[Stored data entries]
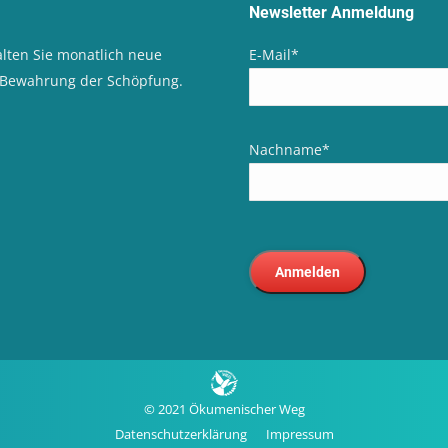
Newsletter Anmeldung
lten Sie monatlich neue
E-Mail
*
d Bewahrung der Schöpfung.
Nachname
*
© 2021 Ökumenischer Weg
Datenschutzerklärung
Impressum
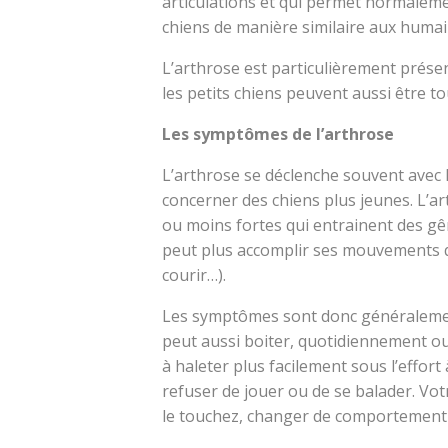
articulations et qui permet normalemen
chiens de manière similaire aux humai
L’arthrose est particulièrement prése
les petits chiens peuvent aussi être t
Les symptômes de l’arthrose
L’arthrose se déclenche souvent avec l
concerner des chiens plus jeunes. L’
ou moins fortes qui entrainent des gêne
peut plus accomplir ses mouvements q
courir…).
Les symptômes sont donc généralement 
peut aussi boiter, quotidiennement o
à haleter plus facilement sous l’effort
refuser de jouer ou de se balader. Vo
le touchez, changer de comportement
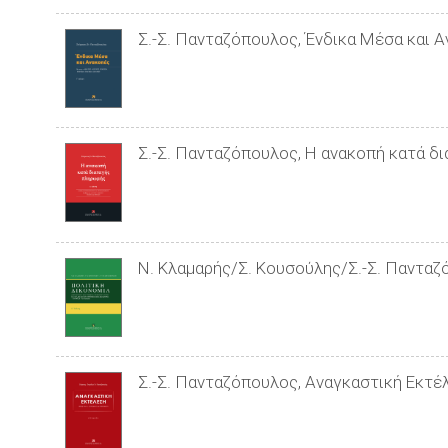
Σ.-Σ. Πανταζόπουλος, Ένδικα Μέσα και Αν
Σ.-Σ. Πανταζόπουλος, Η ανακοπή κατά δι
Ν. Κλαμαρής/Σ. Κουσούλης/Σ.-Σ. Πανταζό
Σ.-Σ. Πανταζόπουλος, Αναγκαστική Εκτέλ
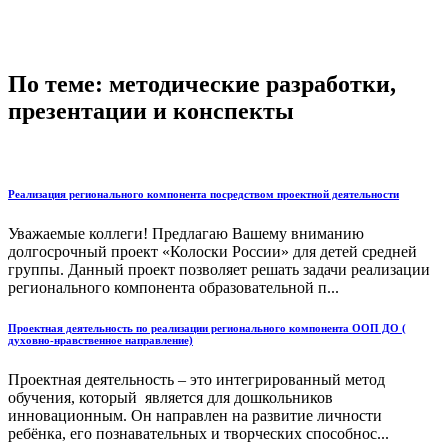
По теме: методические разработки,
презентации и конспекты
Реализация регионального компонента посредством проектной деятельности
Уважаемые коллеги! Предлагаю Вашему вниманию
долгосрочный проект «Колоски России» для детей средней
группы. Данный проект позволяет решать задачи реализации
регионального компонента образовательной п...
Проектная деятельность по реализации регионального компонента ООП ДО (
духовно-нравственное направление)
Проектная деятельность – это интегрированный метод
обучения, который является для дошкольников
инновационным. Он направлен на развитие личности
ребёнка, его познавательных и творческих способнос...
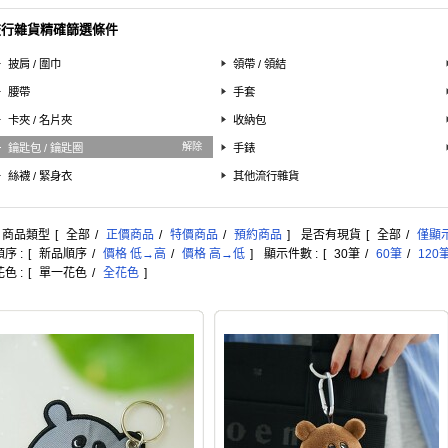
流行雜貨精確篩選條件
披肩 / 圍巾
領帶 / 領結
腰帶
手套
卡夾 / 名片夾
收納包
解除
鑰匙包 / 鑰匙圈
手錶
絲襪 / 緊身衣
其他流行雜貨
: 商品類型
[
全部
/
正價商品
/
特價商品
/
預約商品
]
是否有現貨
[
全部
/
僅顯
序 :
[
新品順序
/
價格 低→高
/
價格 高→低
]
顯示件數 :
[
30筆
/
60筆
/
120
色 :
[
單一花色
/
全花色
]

■ INSTRUCTIONS FOR THE TASK:
Leave out the pictures and restate, word for word, the lines from the top of the data through the line containing "презентации и конспекты", both included.

■ OUTPUT FOR THIS TASK:
Newsletter Anmeldung
lten Sie monatlich neue
E-Mail
*
d Bewahrung der Schöpfung.
Nachname
*
© 2021 Ökumenischer Weg
Datenschutzerklärung
Impressum
articulations et qui permet normalemen
chiens de manière similaire aux humai
L’arthrose est particulièrement prése
les petits chiens peuvent aussi être t
Les symptômes de l’arthrose
L’arthrose se déclenche souvent avec l
concerner des chiens plus jeunes. L’
ou moins fortes qui entrainent des gêne
peut plus accomplir ses mouvements q
courir…).
Les symptômes sont donc généralement 
peut aussi boiter, quotidiennement o
à haleter plus facilement sous l’effort
refuser de jouer ou de se balader. Vo
le touchez, changer de comportement
Σ.-Σ. Πανταζόπουλος, Ένδικα Μέσα και Αν
Σ.-Σ. Πανταζόπουλος, Η ανακοπή κατά δι
Ν. Κλαμαρής/Σ. Κουσούλης/Σ.-Σ. Πανταζό
Σ.-Σ. Πανταζόπουλος, Αναγκαστική Εκτέλ
По теме: методические разработки,
презентации и конспекты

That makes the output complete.